Rick Berman, CUF Executive Director

‘Will we partner with [President Trump]? Absolutely.”

These words were spoken not by a conservative Republican, but AFL-CIO President Richard Trumka — America’s most prominent labor leader and a Hillary Clinton backer.

Describing President Trump’s first address to a joint session of Congress on Tuesday as “one of his finest moments,” Trumka recently reaffirmed his support for the president’s $1 trillion infrastructure plan, renegotiated trade agreements and other pro-worker policies. The union leader famously met with Trump prior to his inauguration and is expected to attend regular meetings with the new White House.

I am generally as critical of union leadership as can be, but this budding unholy alliance between the president and the labor leader is the most promising development for union households — 43 percent of which voted for Trump — in recent memory, not to mention the rest of the country.

Transcending party lines, a Trump-Trumka tandem can simultaneously encourage bipartisanship on Capitol Hill and pursue common-sense reforms to strengthen the US workforce — securing both construction jobs and workplace rights.

Consider energy independence. Much to the chagrin of environmental activists, the White House recently revived the Dakota Access and Keystone XL pipelines as a way to create jobs in the Midwest. Both initiatives are backed by Trumka, who argues that “pipeline construction and maintenance provides quality jobs to tens of thousands of skilled workers.”

He’s not wrong. The Dakota Access project, a pipeline from North Dakota to Illinois, has already created roughly 12,000 jobs during construction and is a critical link from the Bakken formation in North Dakota, which supports more than 80,000 jobs in the state. Finishing the project could result in as many as 12,000 new jobs.

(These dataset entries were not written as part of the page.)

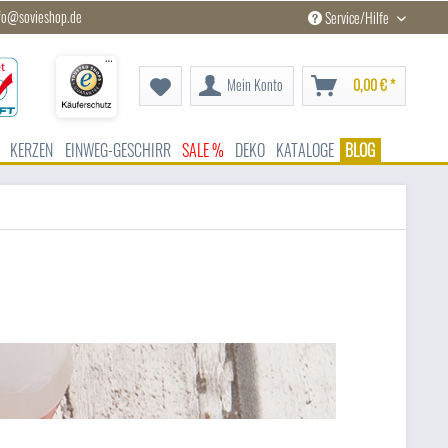
fo@sovieshop.de
Service/Hilfe
Mein Konto
0,00 € *
KERZEN
EINWEG-GESCHIRR
SALE %
DEKO
KATALOGE
BLOG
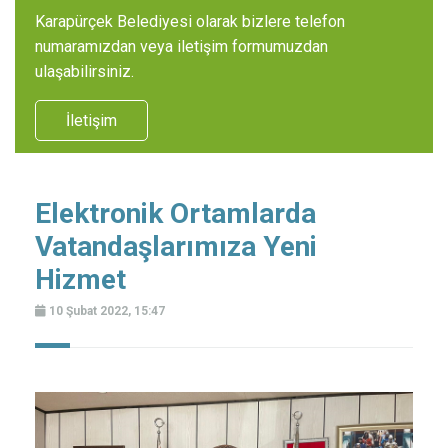
Karapürçek Belediyesi olarak bizlere telefon
numaramızdan veya iletişim formumuzdan
ulaşabilirsiniz.
İletişim
Elektronik Ortamlarda
Vatandaşlarımıza Yeni
Hizmet
10 Şubat 2022, 15:47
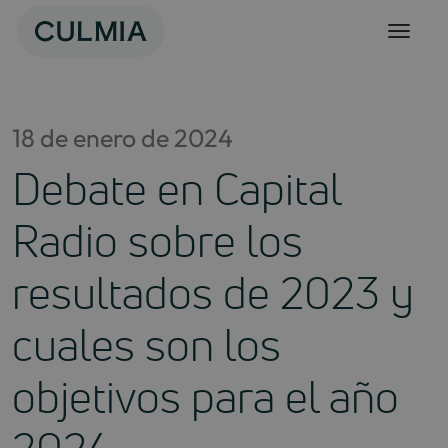
Skip
to
content
18 de enero de 2024
Debate en Capital
Radio sobre los
resultados de 2023 y
cuales son los
objetivos para el año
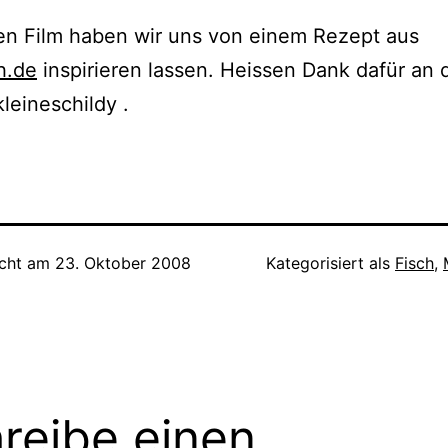
en Film haben wir uns von einem Rezept aus
h.de
inspirieren lassen. Heissen Dank dafür an 
kleineschildy .
icht am
23. Oktober 2008
Kategorisiert als
Fisch
,
reibe einen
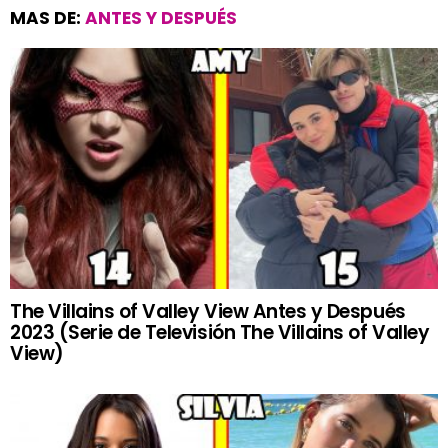
MAS DE:
ANTES Y DESPUÉS
The Villains of Valley View Antes y Después
2023 (Serie de Televisión The Villains of Valley
View)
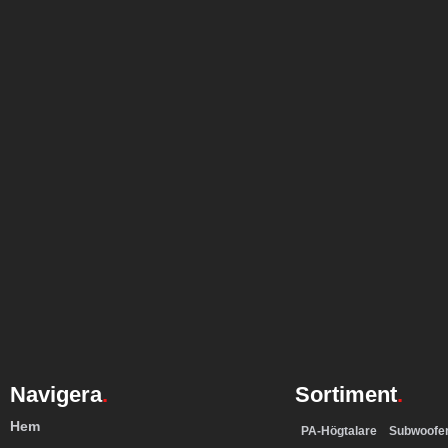
Navigera
.
Sortiment
.
Hem
PA-Högtalare
Subwoofe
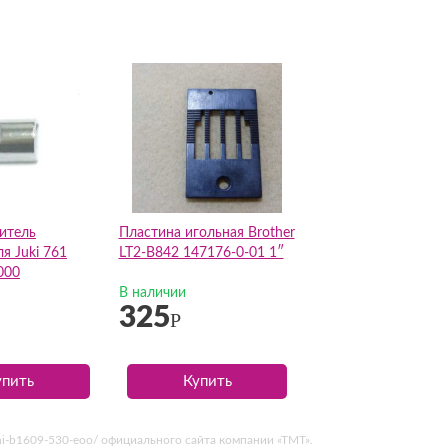
итель
Пластина игольная Brother
я Juki 761
LT2-B842 147176-0-01 1″
000
В наличии
325
Р
упить
Купить
ani-b1609-530-eoo/ официального сайта компании «ТМТ».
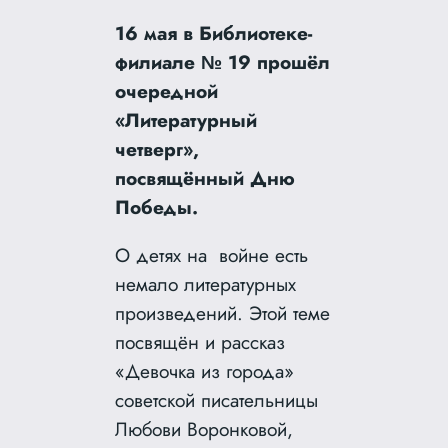
16 мая в Библиотеке-
филиале № 19 прошёл
очередной
«Литературный
четверг»,
посвящённый Дню
Победы.
О детях на войне есть
немало литературных
произведений. Этой теме
посвящён и рассказ
«Девочка из города»
советской писательницы
Любови Воронковой,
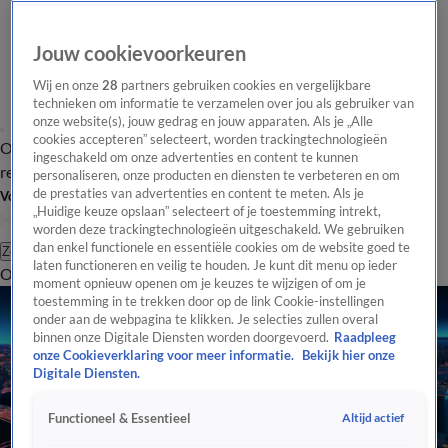
Jouw cookievoorkeuren
Wij en onze
28
partners gebruiken cookies en vergelijkbare
technieken om informatie te verzamelen over jou als gebruiker van
onze website(s), jouw gedrag en jouw apparaten. Als je „Alle
cookies accepteren” selecteert, worden trackingtechnologieën
Overzicht
Tip de
Laatste nieuws
Regionieuws
Het beste van Hart
ingeschakeld om onze advertenties en content te kunnen
redactie
personaliseren, onze producten en diensten te verbeteren en om
de prestaties van advertenties en content te meten. Als je
Volg Hart van Nederland
„Huidige keuze opslaan” selecteert of je toestemming intrekt,
worden deze trackingtechnologieën uitgeschakeld. We gebruiken
dan enkel functionele en essentiële cookies om de website goed te
Zoeken
laten functioneren en veilig te houden. Je kunt dit menu op ieder
Overzicht
Regio
Uitzendingen
Weer
Tip de redactie
Panel
Video's
moment opnieuw openen om je keuzes te wijzigen of om je
toestemming in te trekken door op de link Cookie-instellingen
onder aan de webpagina te klikken. Je selecties zullen overal
binnen onze Digitale Diensten worden doorgevoerd.
Raadpleeg
onze Cookieverklaring voor meer informatie.
Bekijk hier onze
Digitale Diensten.
Altijd actief
Functioneel & Essentieel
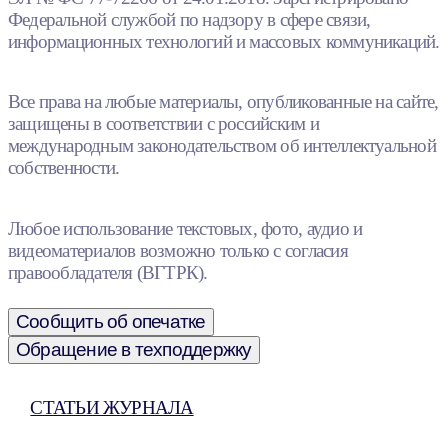
Федеральной службой по надзору в сфере связи,
информационных технологий и массовых коммуникаций.
Все права на любые материалы, опубликованные на сайте,
защищены в соответствии с российским и
международным законодательством об интеллектуальной
собственности.
Любое использование текстовых, фото, аудио и
видеоматериалов возможно только с согласия
правообладателя (ВГТРК).
Сообщить об опечатке
Обращение в техподдержку
СТАТЬИ ЖУРНАЛА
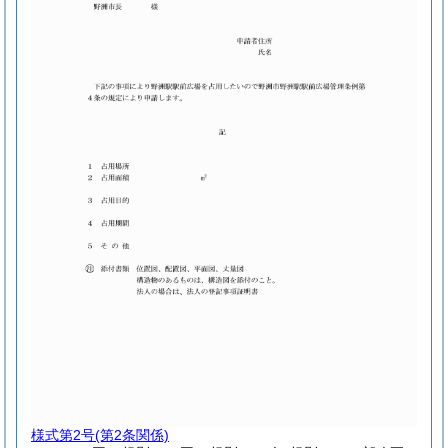
様式第2号
(第2条関係)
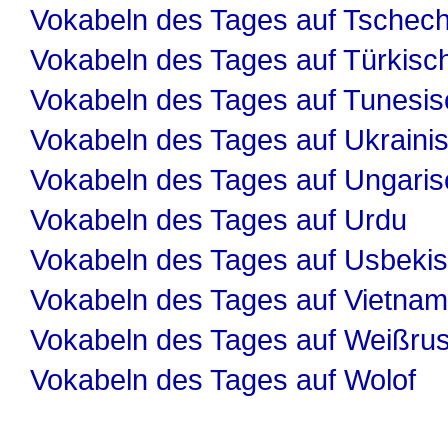
Vokabeln des Tages auf Tschech
Vokabeln des Tages auf Türkisc
Vokabeln des Tages auf Tunesis
Vokabeln des Tages auf Ukraini
Vokabeln des Tages auf Ungaris
Vokabeln des Tages auf Urdu
Vokabeln des Tages auf Usbeki
Vokabeln des Tages auf Vietnam
Vokabeln des Tages auf Weißru
Vokabeln des Tages auf Wolof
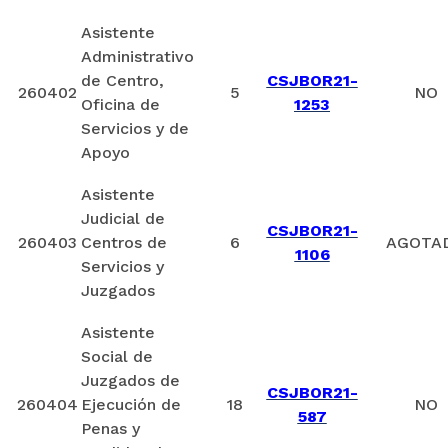
Asistente
Administrativo
de Centro,
CSJBOR21-
260402
5
NO
Oficina de
1253
Servicios y de
Apoyo
Asistente
Judicial de
CSJBOR21-
260403
Centros de
6
AGOTA
1106
Servicios y
Juzgados
Asistente
Social de
Juzgados de
CSJBOR21-
260404
Ejecución de
18
NO
587
Penas y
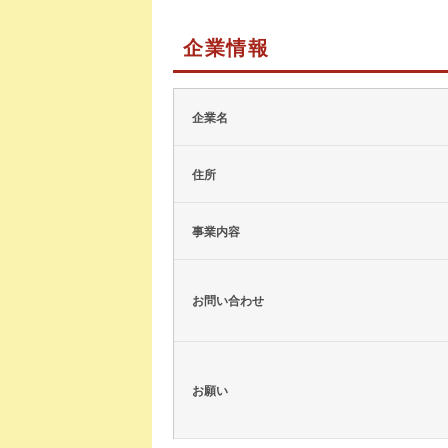
企業情報
企業名
住所
事業内容
お問い合わせ
お願い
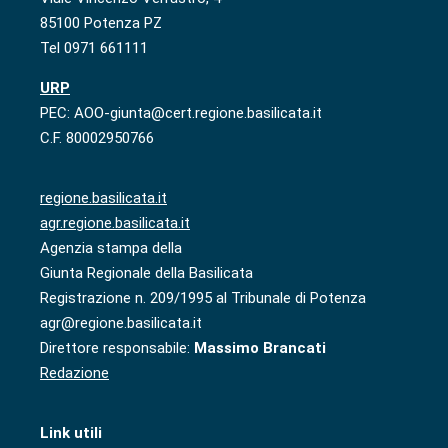
85100 Potenza PZ
Tel 0971 661111
URP
PEC: AOO-giunta@cert.regione.basilicata.it
C.F. 80002950766
regione.basilicata.it
agr.regione.basilicata.it
Agenzia stampa della
Giunta Regionale della Basilicata
Registrazione n. 209/1995 al Tribunale di Potenza
agr@regione.basilicata.it
Direttore responsabile:
Massimo Brancati
Redazione
Link utili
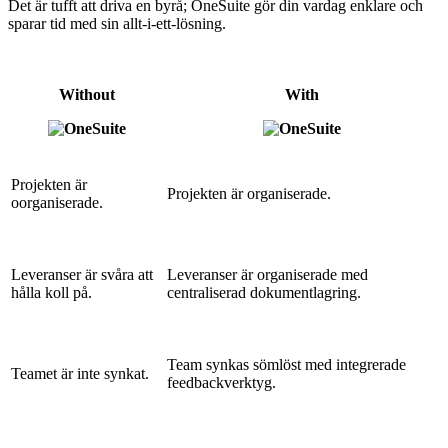
Det är tufft att driva en byrå; OneSuite gör din vardag enklare och
sparar tid med sin allt-i-ett-lösning.
Without
With
Projekten är
Projekten är organiserade.
oorganiserade.
Leveranser är svåra att
Leveranser är organiserade med
hålla koll på.
centraliserad dokumentlagring.
Team synkas sömlöst med integrerade
Teamet är inte synkat.
feedbackverktyg.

Similarly, the completion of the Keystone XL pipeline, which runs from Canada to the Gulf of Mexico, would produce about 20,000 jobs. The national impact of such projects is even more striking: The construction of new oil pipelines in 2015 increased total US employment by more than 164,000 jobs.

Trumka’s alignment with a Trump White House is significant in that it can soften the partisan blowback to a Republican environmental agenda.

In 2016, the AFL-CIO donated over $16 million to Democratic campaigns — more than 2008 and 2012 combined — and helped launch a $50 million super PAC to elect liberal candidates in 2018 and beyond. As a top financial backer of the party infrastructure, the AFL-CIO is in a unique position to rally Democrats behind the Trump agenda and support job creation.

The same can be said of the president’s $1 trillion plan to rebuild America’s crumbling infrastructure, which Trump claims will create “millions of new jobs,” and fairer trade with China, both top priorities for Trumka.

The labor leader also has a unique opportunity to support workplace rights. Under current labor law, employees are not guaranteed secret-ballot union elections or scheduled recertification votes to reassess their union representation. This leaves union members silenced on the job and yearning for more workplace freedom.

Well over 70 percent of those in union households support both secret-ballot elections and periodic re-votes, which led the 114th Congress to reintroduce the Employee Rights Act. The ERA — which is supported by 170 members of Congress and the overwhelming majority of union members — would update American labor law to protect employee privacy and hold union leadership accountable to its membership.

As Trumka knows, there are plenty of local union officials who do not operate with the best of intentions. And so far, he has yet to publicly oppose the bill.

Taking a cue from the last Congress (and millions of union members), Trump and Trumka can support pro-employee legislation and substantially update labor law for the first time since the Taft-Hartley Act of 1947.

Union members are desperate for a stronger labor market and more democratic workplaces. With President Trump and Richard Trumka working together, desperation can finally become optimism.